Organizing Risks

Instead of focusing on a single individual, this section of documentation focuses on how a group of individuals would mitigate a risk in unison.

From the principles of this documentation, a single engineer working in isolation should be capable of measuring risk. They would do this by creating scenarios that describe their risks and forecasting its outcomes.

Organizations are likely to have lots of varying activities in flight that generate wildly different forms of risk. Let’s take for instance, a rocket ship. Entirely different organizations and skillsets may be building the rocket, the hull, and the electronics used by astronauts.

Despite the variance in all of these disciplines, we still need to measure the likelihood that a “mission to mars” will succeed without failure.

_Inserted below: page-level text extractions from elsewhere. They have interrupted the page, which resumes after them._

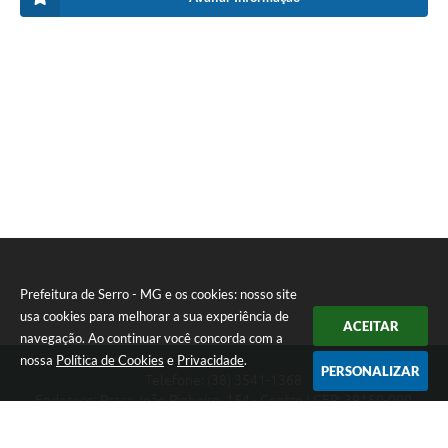
Prefeitura de Serro - MG e os cookies: nosso site
usa cookies para melhorar a sua experiência de
ACEITAR
navegação. Ao continuar você concorda com a
nossa
Política de Cookies
e
Privacidade
.
PERSONALIZAR
Telefone: (38) 3541-1368
Endereço: Praça João Pinheiro, 154 - Centro | CEP: 39150-000
Segunda-feira a Sexta-feira das 09:00 as 15:00 horas
CNPJ: 18.303.271/0001-81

One of the first concepts to understand when discussing large efforts around risk is the concept of “rigor” as it applies to risk measurement.


The expectation of “rigor” in measurement.

Carl Sagan once said “Extraordinary claims require extraordinary evidence”. For us, extraordinary decisions follow the same principle.

A decision to launch a rocket ship is not one to be taken lightly, nor would you expect it to be the sole decision of a single individual.

Leadership can require that a “Launch” decision meet certain requirements that defend it against negligence, cognitive error, corruption, imaginative failures, or gaps of evidence. Some examples will be listed here, and extrapolated in the continuing documentation:

  • Risks are decomposed into a register by the individuals mitigating them.
  • Forecasts are gathered by individuals who have been calibration trained.
  • Forecasters have a determined track record with Brier scores meeting a specific threshold. (See: Keeping Score)
  • Historical data was sought out and modeled with frequentist approaches to inform forecasting.
  • Measurement of “unknown” factors were a part of forecasts.
  • A panel of individuals were relied on instead of a single individual.
  • The panel included outside expertise.
  • Monte Carlo and uncertainty modeling was available to experts.

Requiring effective forecasters.

After a certain amount of practice or calibration training, a decision maker can exclude forecasters with regularly poor calibration, or not meeting a threshold Brier Score. (See: Keeping Score)

Whistleblowing and Complaints.

Some industries have created, and enforce, whistleblower regulation to protect channels that would surface risks or other failures. (See: NRC Whistleblower Protection)

Decision makers knowing that these channels exist which could question the integrity of risk measurement may find greater certainty in the information brought to them when issues are not surfaced.

The quality of these channels can also be measured, and if distrust of these channels exists, it can also be mitigated.

Decomposition of risk into a register.

Given our familiarity with scenarios, we understand that a natural hierarchy forms as we add conditions to a scenario.

For instance, “My house burns down tomorrow” is inherently more likely than “My house burns down tomorrow due to a grease fire”. The former scenario inherently includes the conditions of the second scenario.

This aspect of scenario building is important for a chief decision maker who may decide to “Go!” a space launch. They’ll need to be informed by the likelihoods of failure in several areas that could cause the mission to fail, like a rocket explosion, a hull failure, or an failure in electonic life support systems.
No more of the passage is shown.